#### [WHAT THE TASK ASKS]
Print out the data below. Do not alter a single line.

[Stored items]
=== Begin Enclosure ===
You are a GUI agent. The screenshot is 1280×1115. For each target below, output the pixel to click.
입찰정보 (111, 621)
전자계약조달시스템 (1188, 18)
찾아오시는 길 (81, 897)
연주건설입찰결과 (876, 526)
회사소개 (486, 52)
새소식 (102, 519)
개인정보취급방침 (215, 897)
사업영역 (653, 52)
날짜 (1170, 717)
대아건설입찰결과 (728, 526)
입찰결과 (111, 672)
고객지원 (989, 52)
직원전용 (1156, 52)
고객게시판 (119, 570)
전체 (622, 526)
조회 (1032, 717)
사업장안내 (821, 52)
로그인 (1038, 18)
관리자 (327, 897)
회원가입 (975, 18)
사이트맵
=== End Enclosure ===
#### [OUTPUT]
You are a GUI agent. The screenshot is 1280×1115. For each target below, output the pixel to click.
입찰정보 (111, 621)
전자계약조달시스템 (1188, 18)
찾아오시는 길 (81, 897)
연주건설입찰결과 (876, 526)
회사소개 (486, 52)
새소식 (102, 519)
개인정보취급방침 (215, 897)
사업영역 (653, 52)
날짜 (1170, 717)
대아건설입찰결과 (728, 526)
입찰결과 (111, 672)
고객지원 (989, 52)
직원전용 (1156, 52)
고객게시판 (119, 570)
전체 (622, 526)
조회 (1032, 717)
사업장안내 (821, 52)
로그인 (1038, 18)
관리자 (327, 897)
회원가입 (975, 18)
사이트맵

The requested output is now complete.